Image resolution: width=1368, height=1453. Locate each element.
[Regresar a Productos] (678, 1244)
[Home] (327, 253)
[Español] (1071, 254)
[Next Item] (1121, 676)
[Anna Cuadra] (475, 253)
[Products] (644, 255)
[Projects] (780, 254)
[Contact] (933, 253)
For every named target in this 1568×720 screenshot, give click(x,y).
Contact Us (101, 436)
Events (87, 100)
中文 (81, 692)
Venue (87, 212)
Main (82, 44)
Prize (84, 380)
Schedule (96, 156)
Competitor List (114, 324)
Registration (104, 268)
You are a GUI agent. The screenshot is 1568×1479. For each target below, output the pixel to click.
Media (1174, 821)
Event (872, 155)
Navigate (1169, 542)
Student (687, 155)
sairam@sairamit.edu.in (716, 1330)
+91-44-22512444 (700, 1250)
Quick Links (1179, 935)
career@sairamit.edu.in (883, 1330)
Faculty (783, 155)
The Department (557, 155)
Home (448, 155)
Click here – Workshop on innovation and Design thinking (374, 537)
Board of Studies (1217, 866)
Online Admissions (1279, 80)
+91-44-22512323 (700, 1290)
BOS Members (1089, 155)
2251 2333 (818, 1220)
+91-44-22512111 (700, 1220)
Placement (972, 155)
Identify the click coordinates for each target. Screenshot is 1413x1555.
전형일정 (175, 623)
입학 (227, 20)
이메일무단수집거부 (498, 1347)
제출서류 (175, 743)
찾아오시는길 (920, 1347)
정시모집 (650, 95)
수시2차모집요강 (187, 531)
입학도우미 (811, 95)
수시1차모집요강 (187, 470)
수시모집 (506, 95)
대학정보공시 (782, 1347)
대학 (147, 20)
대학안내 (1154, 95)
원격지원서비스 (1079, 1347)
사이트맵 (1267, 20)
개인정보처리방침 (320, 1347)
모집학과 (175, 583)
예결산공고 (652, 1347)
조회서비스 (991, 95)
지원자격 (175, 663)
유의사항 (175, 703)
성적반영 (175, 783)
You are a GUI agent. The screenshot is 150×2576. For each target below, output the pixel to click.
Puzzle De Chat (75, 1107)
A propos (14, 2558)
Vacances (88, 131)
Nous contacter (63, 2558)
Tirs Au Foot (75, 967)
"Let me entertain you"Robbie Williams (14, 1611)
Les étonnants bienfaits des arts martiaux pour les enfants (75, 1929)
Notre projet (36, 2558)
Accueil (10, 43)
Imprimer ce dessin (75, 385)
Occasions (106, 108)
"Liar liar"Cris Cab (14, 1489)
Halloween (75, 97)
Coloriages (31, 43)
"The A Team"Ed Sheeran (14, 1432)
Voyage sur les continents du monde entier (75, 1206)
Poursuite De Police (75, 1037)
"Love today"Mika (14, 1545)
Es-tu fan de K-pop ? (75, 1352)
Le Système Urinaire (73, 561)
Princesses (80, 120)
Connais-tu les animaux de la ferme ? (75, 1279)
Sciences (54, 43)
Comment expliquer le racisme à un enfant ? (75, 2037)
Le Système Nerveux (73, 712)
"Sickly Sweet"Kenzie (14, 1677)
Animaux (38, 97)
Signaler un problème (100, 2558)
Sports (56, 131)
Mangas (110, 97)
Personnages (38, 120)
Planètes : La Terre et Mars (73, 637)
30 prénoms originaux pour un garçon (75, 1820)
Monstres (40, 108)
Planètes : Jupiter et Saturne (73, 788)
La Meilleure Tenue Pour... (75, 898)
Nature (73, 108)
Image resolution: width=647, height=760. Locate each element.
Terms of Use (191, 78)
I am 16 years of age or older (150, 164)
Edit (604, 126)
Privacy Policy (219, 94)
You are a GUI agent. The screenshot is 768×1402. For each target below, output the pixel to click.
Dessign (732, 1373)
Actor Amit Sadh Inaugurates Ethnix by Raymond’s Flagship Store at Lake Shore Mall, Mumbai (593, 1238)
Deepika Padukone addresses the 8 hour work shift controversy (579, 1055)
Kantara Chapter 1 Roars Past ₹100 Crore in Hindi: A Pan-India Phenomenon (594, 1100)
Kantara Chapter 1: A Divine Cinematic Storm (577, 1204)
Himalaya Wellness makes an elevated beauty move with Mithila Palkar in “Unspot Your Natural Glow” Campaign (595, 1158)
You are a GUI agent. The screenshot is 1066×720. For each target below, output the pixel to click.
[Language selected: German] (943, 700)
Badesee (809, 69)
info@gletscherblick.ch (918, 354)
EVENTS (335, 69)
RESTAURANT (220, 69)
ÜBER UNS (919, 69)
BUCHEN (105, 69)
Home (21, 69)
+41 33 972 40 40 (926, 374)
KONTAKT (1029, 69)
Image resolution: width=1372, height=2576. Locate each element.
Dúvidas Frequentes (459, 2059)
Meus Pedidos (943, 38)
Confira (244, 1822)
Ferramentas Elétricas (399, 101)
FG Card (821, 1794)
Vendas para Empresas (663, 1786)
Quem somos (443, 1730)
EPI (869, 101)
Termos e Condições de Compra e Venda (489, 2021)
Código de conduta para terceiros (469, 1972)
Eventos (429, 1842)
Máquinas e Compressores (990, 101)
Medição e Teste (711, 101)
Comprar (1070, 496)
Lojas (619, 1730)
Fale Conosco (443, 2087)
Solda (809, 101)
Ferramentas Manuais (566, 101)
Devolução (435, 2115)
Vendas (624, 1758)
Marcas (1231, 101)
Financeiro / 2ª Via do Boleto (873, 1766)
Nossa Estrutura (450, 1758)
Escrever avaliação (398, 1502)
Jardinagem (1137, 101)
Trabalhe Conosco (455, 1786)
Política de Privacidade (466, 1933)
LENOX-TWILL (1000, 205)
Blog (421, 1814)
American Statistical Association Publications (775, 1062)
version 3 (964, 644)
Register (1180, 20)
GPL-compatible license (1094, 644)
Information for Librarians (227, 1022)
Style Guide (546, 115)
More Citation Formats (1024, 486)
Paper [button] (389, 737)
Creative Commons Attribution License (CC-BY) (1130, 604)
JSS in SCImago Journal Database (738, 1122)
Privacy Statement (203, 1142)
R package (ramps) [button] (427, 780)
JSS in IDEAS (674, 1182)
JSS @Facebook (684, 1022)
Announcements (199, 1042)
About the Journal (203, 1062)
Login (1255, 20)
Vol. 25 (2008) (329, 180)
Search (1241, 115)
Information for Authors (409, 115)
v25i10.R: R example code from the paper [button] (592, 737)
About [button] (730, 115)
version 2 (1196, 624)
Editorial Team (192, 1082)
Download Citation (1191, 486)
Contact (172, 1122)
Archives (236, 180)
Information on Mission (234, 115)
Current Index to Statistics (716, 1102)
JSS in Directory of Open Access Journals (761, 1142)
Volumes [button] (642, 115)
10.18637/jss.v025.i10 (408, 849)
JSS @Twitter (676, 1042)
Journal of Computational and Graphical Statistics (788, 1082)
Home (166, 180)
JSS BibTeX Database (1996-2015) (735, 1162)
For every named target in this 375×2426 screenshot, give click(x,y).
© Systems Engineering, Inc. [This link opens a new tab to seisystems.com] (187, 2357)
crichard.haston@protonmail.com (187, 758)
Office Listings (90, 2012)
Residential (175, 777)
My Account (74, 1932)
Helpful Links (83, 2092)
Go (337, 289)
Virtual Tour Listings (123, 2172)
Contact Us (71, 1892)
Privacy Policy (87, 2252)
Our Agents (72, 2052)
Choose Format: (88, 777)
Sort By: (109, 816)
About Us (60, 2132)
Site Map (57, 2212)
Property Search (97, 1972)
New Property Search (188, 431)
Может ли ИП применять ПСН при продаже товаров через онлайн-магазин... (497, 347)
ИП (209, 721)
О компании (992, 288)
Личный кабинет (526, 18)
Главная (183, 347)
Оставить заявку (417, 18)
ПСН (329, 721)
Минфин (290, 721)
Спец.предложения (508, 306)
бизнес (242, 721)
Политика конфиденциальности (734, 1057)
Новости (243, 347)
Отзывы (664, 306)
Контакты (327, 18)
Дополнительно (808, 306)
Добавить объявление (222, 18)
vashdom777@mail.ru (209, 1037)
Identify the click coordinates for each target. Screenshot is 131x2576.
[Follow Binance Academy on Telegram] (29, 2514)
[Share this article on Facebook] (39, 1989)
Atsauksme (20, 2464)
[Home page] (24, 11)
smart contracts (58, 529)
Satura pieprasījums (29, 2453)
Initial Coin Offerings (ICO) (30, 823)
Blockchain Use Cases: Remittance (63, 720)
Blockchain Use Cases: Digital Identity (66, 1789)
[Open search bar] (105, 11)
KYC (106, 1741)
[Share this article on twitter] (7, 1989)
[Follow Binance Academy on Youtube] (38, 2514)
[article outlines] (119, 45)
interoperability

=====

Within the listing above, give again exactly every line from the line with "Contact (172, 1122)" through the line with "vashdom777@mail.ru (209, 1037)", both included, and no other line.

Contact (172, 1122)
Archives (236, 180)
Information on Mission (234, 115)
Current Index to Statistics (716, 1102)
JSS in Directory of Open Access Journals (761, 1142)
Volumes [button] (642, 115)
10.18637/jss.v025.i10 (408, 849)
JSS @Twitter (676, 1042)
Journal of Computational and Graphical Statistics (788, 1082)
Home (166, 180)
JSS BibTeX Database (1996-2015) (735, 1162)
For every named target in this 375×2426 screenshot, give click(x,y).
© Systems Engineering, Inc. [This link opens a new tab to seisystems.com] (187, 2357)
crichard.haston@protonmail.com (187, 758)
Office Listings (90, 2012)
Residential (175, 777)
My Account (74, 1932)
Helpful Links (83, 2092)
Go (337, 289)
Virtual Tour Listings (123, 2172)
Contact Us (71, 1892)
Privacy Policy (87, 2252)
Our Agents (72, 2052)
Choose Format: (88, 777)
Sort By: (109, 816)
About Us (60, 2132)
Site Map (57, 2212)
Property Search (97, 1972)
New Property Search (188, 431)
Может ли ИП применять ПСН при продаже товаров через онлайн-магазин... (497, 347)
ИП (209, 721)
О компании (992, 288)
Личный кабинет (526, 18)
Главная (183, 347)
Оставить заявку (417, 18)
ПСН (329, 721)
Минфин (290, 721)
Спец.предложения (508, 306)
бизнес (242, 721)
Политика конфиденциальности (734, 1057)
Новости (243, 347)
Отзывы (664, 306)
Контакты (327, 18)
Дополнительно (808, 306)
Добавить объявление (222, 18)
vashdom777@mail.ru (209, 1037)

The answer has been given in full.